21. Defendant Spring Insurance sold the Ohio Casualty Insurance policy to the Plaintiffs. Plaintiffs specified to Spring Insurance they sought a business insurance policy that covered against “all perils possible” to the Property, including every conceivable loss to the roof of the Property through water intrusion and workmanship of repairs done.

22. Plaintiffs' request that the roof of the Property be covered against “all perils possible” formed the basis of the bargain and was a deciding factor in Plaintiffs' decision to purchase the policy.

23. Plaintiffs' request for coverage against “all perils possible” was understood and acknowledged by Spring Insurance. Spring Insurance assured and negligently misrepresented to Plaintiffs that was the type of policy Plaintiffs' were purchasing and paying premium price for. Spring Insurance omitted to mention there could possibly be any permutation or exclusion of the policy that would not cover the Property against “all perils possible.”

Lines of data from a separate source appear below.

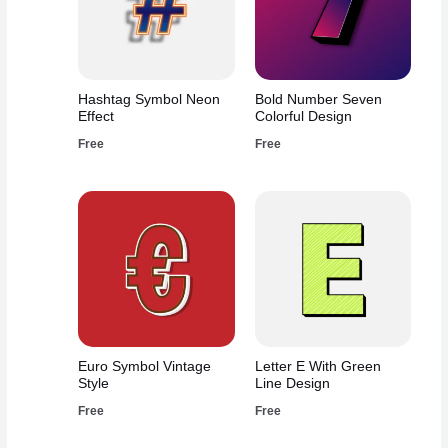
Hashtag Symbol Neon
Bold Number Seven
Effect
Colorful Design
Free
Free
Euro Symbol Vintage
Letter E With Green
Style
Line Design
Free
Free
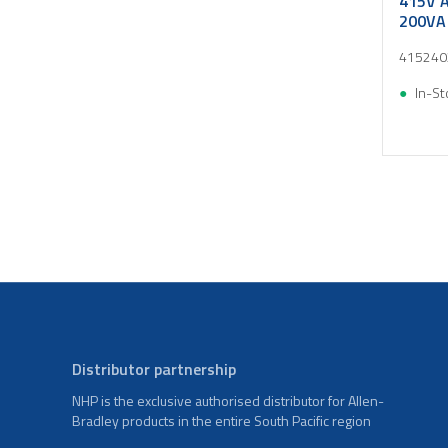
415V A
200VA
415240
In-St
Distributor partnership
NHP is the exclusive authorised distributor for Allen-
Bradley products in the entire South Pacific region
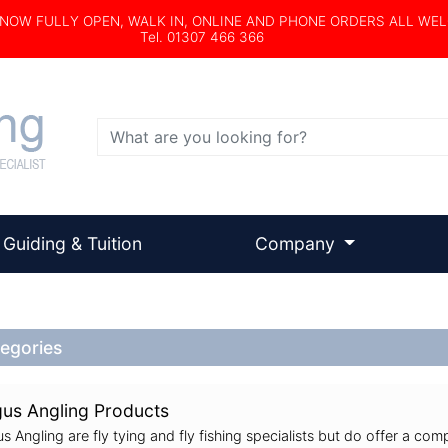
s NOW FULLY OPEN, WALK IN, ONLINE AND PHONE ORDERS ALL WE
Tel. 01307 466 366
Search
Guiding & Tuition
Company
egories
us Angling Products
s Angling are fly tying and fly fishing specialists but do offer a comp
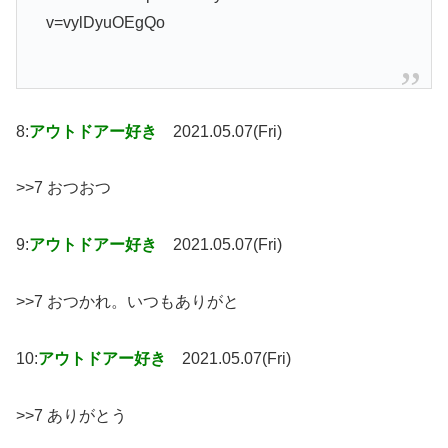
v=vylDyuOEgQo
8:
アウトドアー好き
2021.05.07(Fri)
>>7 おつおつ
9:
アウトドアー好き
2021.05.07(Fri)
>>7 おつかれ。いつもありがと
10:
アウトドアー好き
2021.05.07(Fri)
>>7 ありがとう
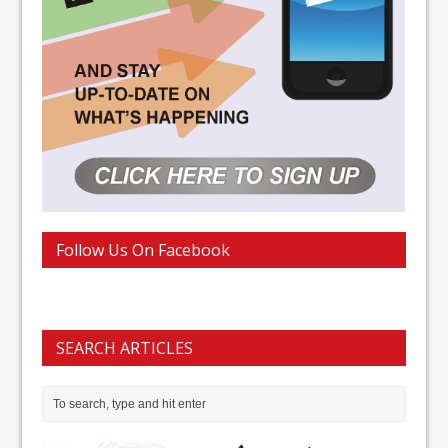
Follow Us On Facebook
SEARCH ARTICLES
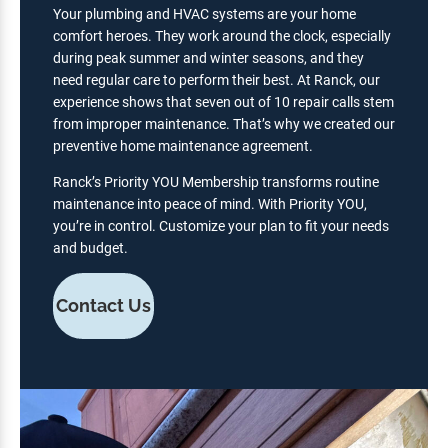
Your plumbing and HVAC systems are your home
comfort heroes. They work around the clock, especially
during peak summer and winter seasons, and they
need regular care to perform their best. At Ranck, our
experience shows that seven out of 10 repair calls stem
from improper maintenance. That’s why we created our
preventive home maintenance agreement.
Ranck’s Priority YOU Membership transforms routine
maintenance into peace of mind. With Priority YOU,
you’re in control. Customize your plan to fit your needs
and budget.
Contact Us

24. As a result of the above issues, Plaintiffs did not receive the coverage for which they had originally contracted with Spring Insurance. Unfortunately, Plaintiffs ha[ve] therefore been forced to file this suit in order to recover damages arising from the above conduct, as well as overall from the unfair refusal to pay insurance benefits.

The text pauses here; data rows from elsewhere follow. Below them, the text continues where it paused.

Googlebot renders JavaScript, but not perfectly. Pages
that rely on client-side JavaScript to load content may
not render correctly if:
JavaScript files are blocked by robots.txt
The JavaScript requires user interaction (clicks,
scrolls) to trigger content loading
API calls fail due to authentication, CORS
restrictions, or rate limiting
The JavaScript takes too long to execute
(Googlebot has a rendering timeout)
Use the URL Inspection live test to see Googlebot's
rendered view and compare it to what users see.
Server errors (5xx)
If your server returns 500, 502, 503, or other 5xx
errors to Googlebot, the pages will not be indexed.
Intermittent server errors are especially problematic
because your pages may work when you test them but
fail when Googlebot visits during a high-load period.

25. In addition, Spring Insurance has failed to place adequate and proper coverage for Plaintiffs, causing Plaintiffs to suffer further damages. As indicated below, Plaintiffs seek relief under the common law, the Deceptive Trade Practices–Consumer Protection Act and the Texas Insurance Code.


Plaintiffs' Second Amended Complaint, Docket Entry No. 49, p. 2 ¶ 8, pp. 5–6 ¶¶ 21–25.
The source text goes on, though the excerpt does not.